Each team plays once against each other in the preliminary round. A win is assessed with three points, a draw with one point. The first and second in the groups reach the quarter-finals, while the third and fourth in the groups are eliminated. If two or more teams have the same number of points, there are several criteria that determine a decision. First, the better goal ratio counts. If this is also the same, the number of goals scored counts. From 2015, the number of participants was increased from 16 to 24. As a result of this, the four best third players in their respective groups will move on to the next round between 1986 and 1994, as they did for men. An additional round of sixteen will now be played.

The knockout system will continue from the quarter-finals and from 2015 the round of sixteen. This means that only the winner enters the next round, while the loser is eliminated. If there is a draw after the regular 90 minutes, the game goes into extra time. At the 1999 and 2003 World Championships, extra time was played according to the golden goal rule, i.e. the team that scores the first goal in extra time wins the game. The German team became world champion in 2003 thanks to such a Golden Goal by Nia Künzer. This rule was however abolished again, so that since 2007 again a complete overtime is played. If after the extra time still no winner is certain, the game is decided in the penalty shootout.

In the quarter-finals until 2011, the first group players met a second group player from another group in the preliminary round. At the earliest, two teams from the same group in the preliminary round could meet again in the final or in the match for 3rd place. The losers of the semi-final will play for third place in the so-called “small final”. The winners of the semi-finals play for the world championship title in the final. The World Champion receives a trophy and may carry the title until the next World Championship.

In 2007 the participants received prize money for the first time. In 2011 the amount was increased, the World Champion received $ 1,000,000 in prize money and the runner-up received $ 800,000. The FIFA 2007 expansion of the field from 16 to 24 teams at the 2011 World Cup was initially rejected. It is only since the 2015 World Cup that 24 teams have been playing, including the first round of 16.

The bidding process for the 2019 World Cup was opened in March 2014. Like the organisers of the two tournaments in 2011 and 2015, the 2019 organiser will, if possible, also host the U-20 World Cup the year before, which, like the FIFA Confederations Cup, is regarded by men as a dress rehearsal for the World Cup finals.

Former regulations

At the first two World Championships only 12 national teams took part in the tournament. The teams were divided into three groups of four teams each. In addition to the group winners and runners-up, the two best third-placed teams reached the quarter-finals.

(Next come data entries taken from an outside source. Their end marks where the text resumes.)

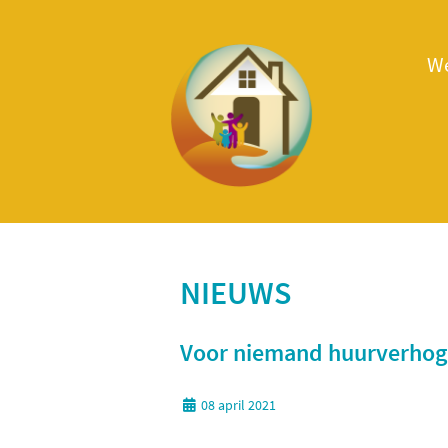
W
NIEUWS
Voor niemand huurverhogi
08 april 2021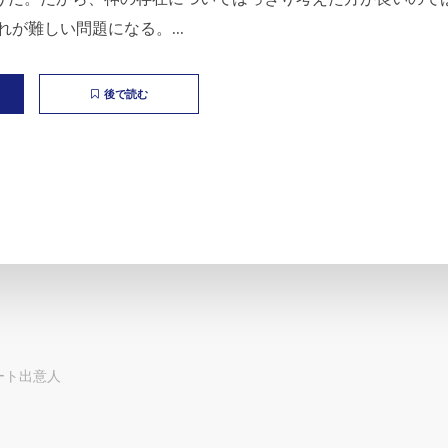
れが難しい問題になる。...
後で読む
ート出意人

For the 1999 World Cup, the field was increased from 12 to 16 teams. In addition, the so-called golden goal rule applied, which was abolished in 2004. In 1991, the playing time was 2 × 40 minutes; possibly extended by 2 × 10 minutes, as in two matches in the quarter-finals. Since 1995, the normal male rules have applied, with 2 × 45 minutes and 2 × 15 minutes overtime.

In 1991 the squad consisted of 18 female players, from 1995 to 2003 there were 20, from 2007 to 2011 there were 21 and since 2015 there have been 23. In 1991, 1999 and 2003 there were two goalkeepers in the squad, in 1995 and again in 2007 there were three.

First participations

There were a total of 32 different participants in the seven World Cup finals held so far. Brazil, Germany, Japan, Nigeria, Norway, Sweden and the USA have participated in all tournaments so far.